In orthodontics, new-patient marketing has become a direct-to-consumer marketing puzzle. The GPs are not referring new patients as they have in the past. Many of the IDSOs with orthodontic practices have mastered the art of digital marketing for their partners. And the “dental trifecta” IDSOs (pediatric, orthodontic, and oral and maxillofacial)3 by design have pediatric partner practices to refer to the orthodontic partner practices.

For OMS practices, these partnerships are helping to solve the acute associate doctor recruiting challenge. Typically, independent doctors cannot match the promise of signing bonuses, high salaries, and immediate equity ownership offered by invisible DSOs. The math—only 247 residency graduates in 2022 and 5,000 OMS practices — is not good for independent OMS practices.

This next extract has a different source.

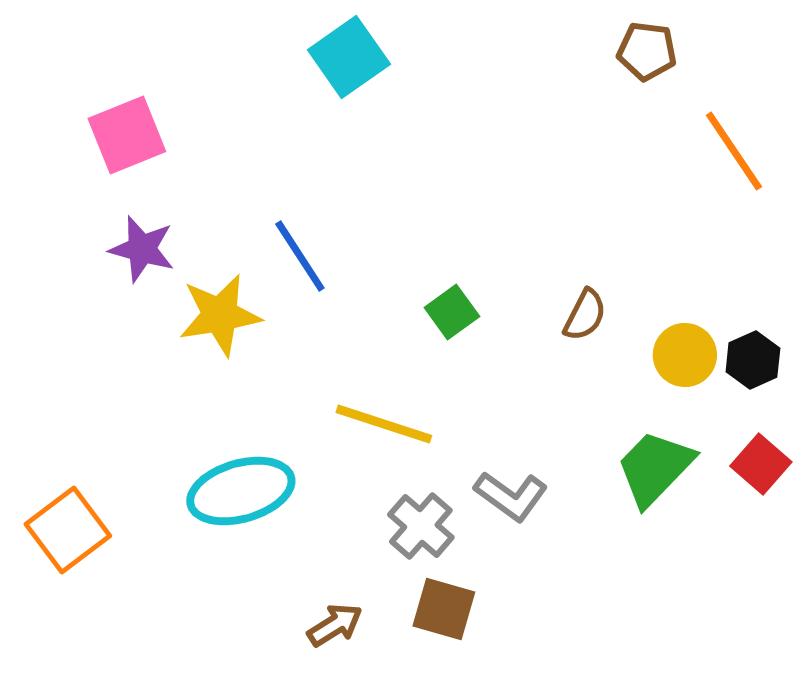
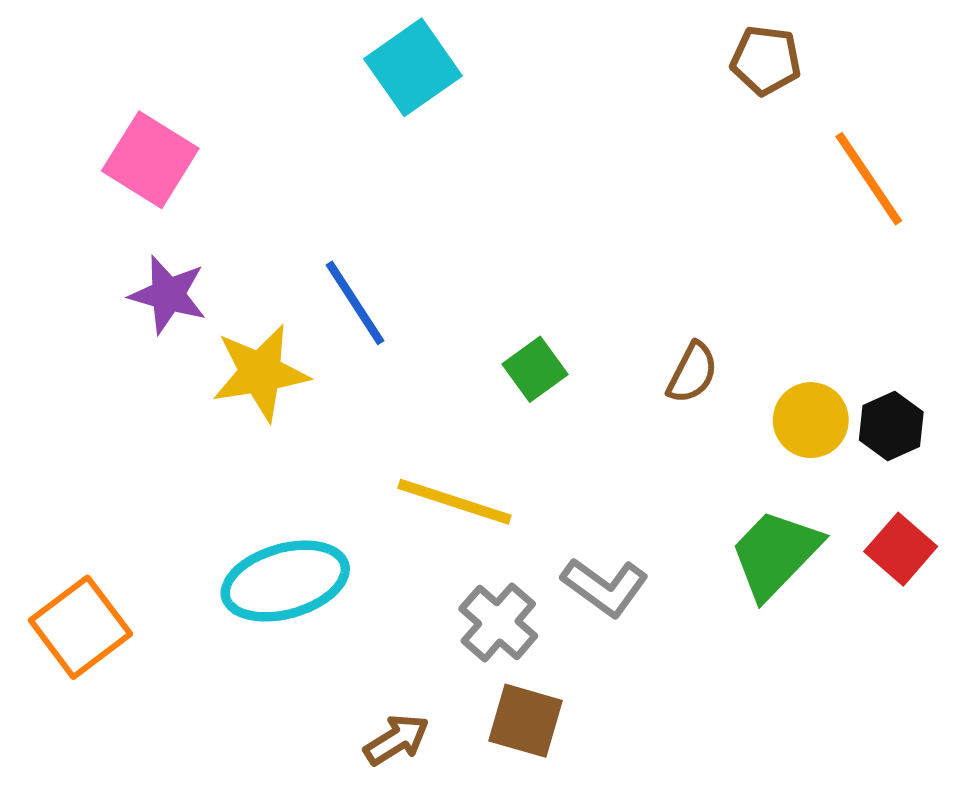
pink square: (127, 135) -> (150, 160), turned -36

Pediatric specialists are attracted to the high values they command as the platform practices for a dental trifecta IDSO. Rapid organic growth is created for all practices in an IDSO family when it exclusively partners with pediatric, orthodontic, and OMS practices in the same communities. Doctors with common invisible DSO ownership are eager to monetize the value of their new-patient referrals within the family. Organic IDSO growth is a metric measured by large investors. High growth equals high exit values.

Both periodontal and endodontic practices have many partner choices from both the single specialty and multispecialty IDSOs. Also, in the past 2 years GP practices and specialists focusing on implant and “all-on-X” care have seen multiple invisible DSOs looking to partner with them to create national networks of practices.

The doctor’s greatest risk in a DSO sale or invisible DSO partnership is ultimately the partner he or she chooses. Qualified advisors who are solely compensated by doctors and not buyers are rare. Most advisors in the dental consolidation industry are paid by both the doctor and the DSO or IDSO, and as such, the advisor cannot exclusively have the doctor’s best interest at heart. With smaller advisors, the doctor’s selection will be limited to those organizations that will pay the advisor a fee. The doctor thus may miss out on many eligible bidders and buyer or partner options.

Planning Now

Options are expanding, and values are at record highs for larger, growing practices. Doctors over age 55 should have a transition plan now, rather than later. The 30-something doctors are more attractive to the IDSOs and DSOs, impacting values for older doctors. It would be wise to learn what is coming to your neighborhood or, indeed, is probably already there, and find out the value of your practice in today’s changing world.